** SUPPLIED RECORDS follows **
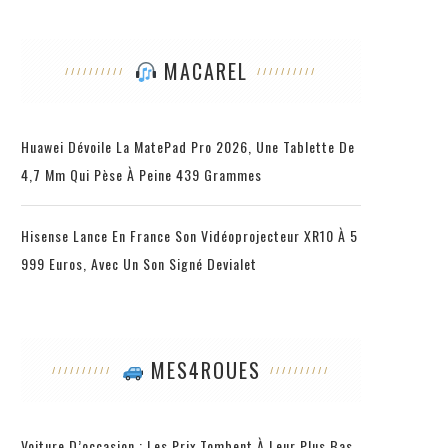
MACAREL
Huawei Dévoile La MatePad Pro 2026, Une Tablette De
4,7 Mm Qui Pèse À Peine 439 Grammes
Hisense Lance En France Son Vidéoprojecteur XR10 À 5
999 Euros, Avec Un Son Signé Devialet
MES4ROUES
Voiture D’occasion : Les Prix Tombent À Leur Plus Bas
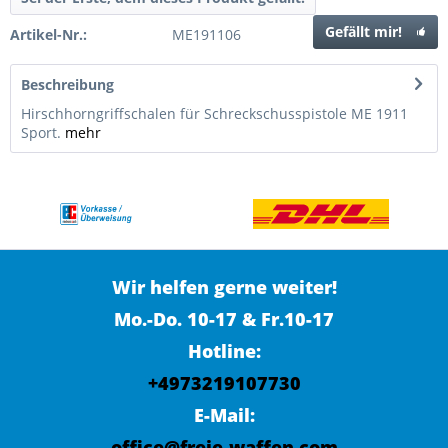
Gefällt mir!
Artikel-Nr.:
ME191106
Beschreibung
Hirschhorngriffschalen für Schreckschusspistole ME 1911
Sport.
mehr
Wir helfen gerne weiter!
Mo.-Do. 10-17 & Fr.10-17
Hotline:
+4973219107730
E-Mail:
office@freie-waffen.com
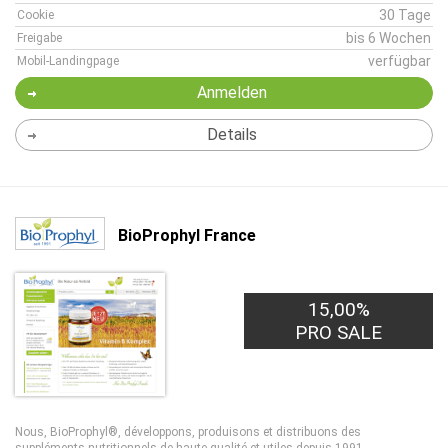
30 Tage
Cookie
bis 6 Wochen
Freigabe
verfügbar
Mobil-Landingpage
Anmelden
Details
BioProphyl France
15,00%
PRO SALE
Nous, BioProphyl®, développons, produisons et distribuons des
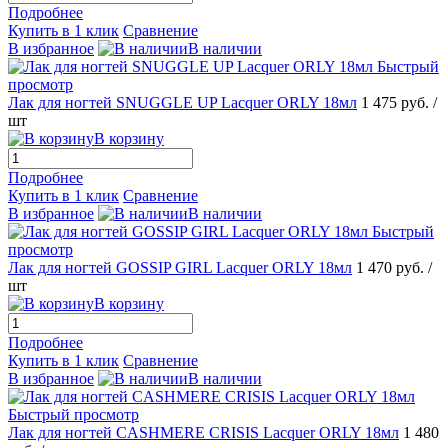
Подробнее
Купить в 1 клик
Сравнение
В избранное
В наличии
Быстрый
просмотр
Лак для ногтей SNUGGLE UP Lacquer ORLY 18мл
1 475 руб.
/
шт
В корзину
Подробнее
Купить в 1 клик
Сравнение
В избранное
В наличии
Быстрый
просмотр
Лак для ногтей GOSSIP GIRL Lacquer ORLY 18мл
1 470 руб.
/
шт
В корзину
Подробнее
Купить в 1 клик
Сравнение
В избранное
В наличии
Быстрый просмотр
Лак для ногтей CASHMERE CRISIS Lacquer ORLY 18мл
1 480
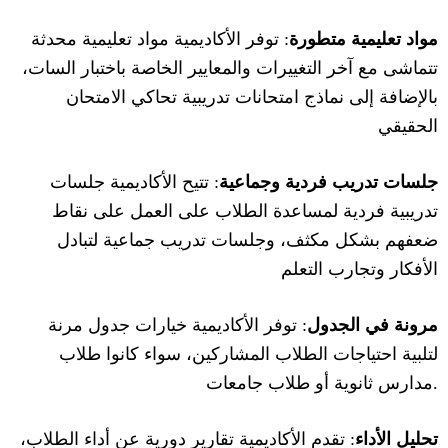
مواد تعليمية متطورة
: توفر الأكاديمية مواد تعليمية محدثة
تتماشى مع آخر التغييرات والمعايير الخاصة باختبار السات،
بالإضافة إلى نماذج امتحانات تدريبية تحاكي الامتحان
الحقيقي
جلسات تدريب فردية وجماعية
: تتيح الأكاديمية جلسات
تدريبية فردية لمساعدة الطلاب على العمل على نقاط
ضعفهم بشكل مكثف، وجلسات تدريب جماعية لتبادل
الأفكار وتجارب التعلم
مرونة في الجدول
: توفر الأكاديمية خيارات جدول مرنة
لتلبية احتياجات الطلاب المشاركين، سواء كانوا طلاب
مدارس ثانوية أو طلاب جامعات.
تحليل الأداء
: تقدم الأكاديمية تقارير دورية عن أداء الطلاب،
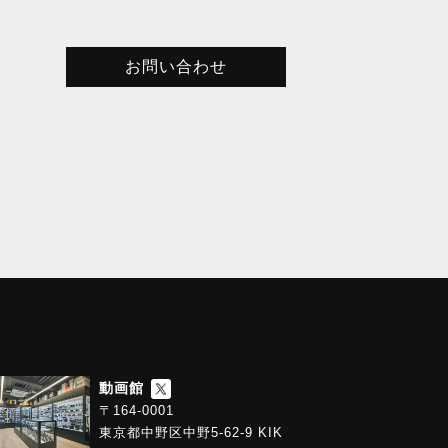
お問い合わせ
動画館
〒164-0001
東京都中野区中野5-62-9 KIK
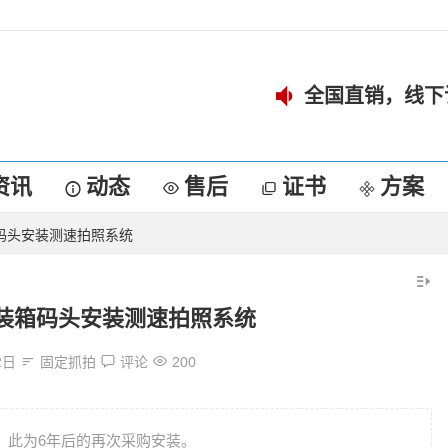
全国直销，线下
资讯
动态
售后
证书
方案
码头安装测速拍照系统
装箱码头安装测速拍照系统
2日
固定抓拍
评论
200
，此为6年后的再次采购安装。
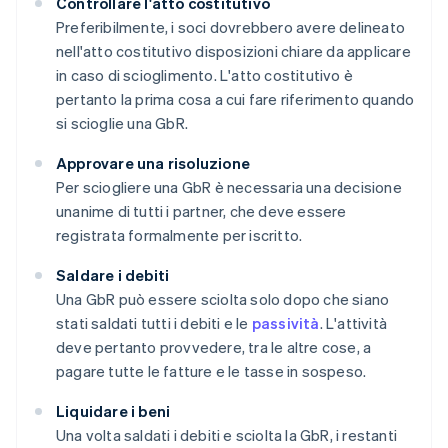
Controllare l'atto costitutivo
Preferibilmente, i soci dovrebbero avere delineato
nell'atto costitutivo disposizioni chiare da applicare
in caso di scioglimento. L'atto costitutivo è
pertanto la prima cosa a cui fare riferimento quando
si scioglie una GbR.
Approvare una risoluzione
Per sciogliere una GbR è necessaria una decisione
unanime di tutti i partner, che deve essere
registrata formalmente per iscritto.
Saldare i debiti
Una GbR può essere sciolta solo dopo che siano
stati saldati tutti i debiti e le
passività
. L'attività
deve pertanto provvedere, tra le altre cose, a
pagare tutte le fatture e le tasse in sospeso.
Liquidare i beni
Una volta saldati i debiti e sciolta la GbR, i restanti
** End of SUPPLIED RECORDS **
• **EXERCISE DESCRIPTION**:
With the pictures removed, please retype each record exactly.

• **ANSWER TO THIS TASK**:
MACAREL
Huawei Dévoile La MatePad Pro 2026, Une Tablette De
4,7 Mm Qui Pèse À Peine 439 Grammes
Hisense Lance En France Son Vidéoprojecteur XR10 À 5
999 Euros, Avec Un Son Signé Devialet
MES4ROUES
Voiture D’occasion : Les Prix Tombent À Leur Plus Bas
Gefällt mir!
Artikel-Nr.:
ME191106
Beschreibung
Hirschhorngriffschalen für Schreckschusspistole ME 1911
Sport.
mehr
Wir helfen gerne weiter!
Mo.-Do. 10-17 & Fr.10-17
Hotline:
+4973219107730
E-Mail:
office@freie-waffen.com
30 Tage
Cookie
bis 6 Wochen
Freigabe
verfügbar
Mobil-Landingpage
Anmelden
Details
BioProphyl France
15,00%
PRO SALE
Nous, BioProphyl®, développons, produisons et distribuons des
Подробнее
Купить в 1 клик
Сравнение
В избранное
В наличии
Быстрый
просмотр
Лак для ногтей SNUGGLE UP Lacquer ORLY 18мл
1 475 руб.
/
шт
В корзину
Подробнее
Купить в 1 клик
Сравнение
В избранное
В наличии
Быстрый
просмотр
Лак для ногтей GOSSIP GIRL Lacquer ORLY 18мл
1 470 руб.
/
шт
В корзину
Подробнее
Купить в 1 клик
Сравнение
В избранное
В наличии
Быстрый просмотр
Лак для ногтей CASHMERE CRISIS Lacquer ORLY 18мл
1 480
مواد تعليمية متطورة
: توفر الأكاديمية مواد تعليمية محدثة
تتماشى مع آخر التغييرات والمعايير الخاصة باختبار السات،
بالإضافة إلى نماذج امتحانات تدريبية تحاكي الامتحان
الحقيقي
جلسات تدريب فردية وجماعية
: تتيح الأكاديمية جلسات
تدريبية فردية لمساعدة الطلاب على العمل على نقاط
ضعفهم بشكل مكثف، وجلسات تدريب جماعية لتبادل
الأفكار وتجارب التعلم
مرونة في الجدول
: توفر الأكاديمية خيارات جدول مرنة
لتلبية احتياجات الطلاب المشاركين، سواء كانوا طلاب
مدارس ثانوية أو طلاب جامعات.
تحليل الأداء
: تقدم الأكاديمية تقارير دورية عن أداء الطلاب،
お問い合わせ
動画館
〒164-0001
東京都中野区中野5-62-9 KIK
全国直销，线下
资讯
动态
售后
证书
方案
码头安装测速拍照系统
装箱码头安装测速拍照系统
2日
固定抓拍
评论
200
，此为6年后的再次采购安装。
Controllare l'atto costitutivo
Preferibilmente, i soci dovrebbero avere delineato
nell'atto costitutivo disposizioni chiare da applicare
in caso di scioglimento. L'atto costitutivo è
pertanto la prima cosa a cui fare riferimento quando
si scioglie una GbR.
Approvare una risoluzione
Per sciogliere una GbR è necessaria una decisione
unanime di tutti i partner, che deve essere
registrata formalmente per iscritto.
Saldare i debiti
Una GbR può essere sciolta solo dopo che siano
stati saldati tutti i debiti e le
passività
. L'attività
deve pertanto provvedere, tra le altre cose, a
pagare tutte le fatture e le tasse in sospeso.
Liquidare i beni
Una volta saldati i debiti e sciolta la GbR, i restanti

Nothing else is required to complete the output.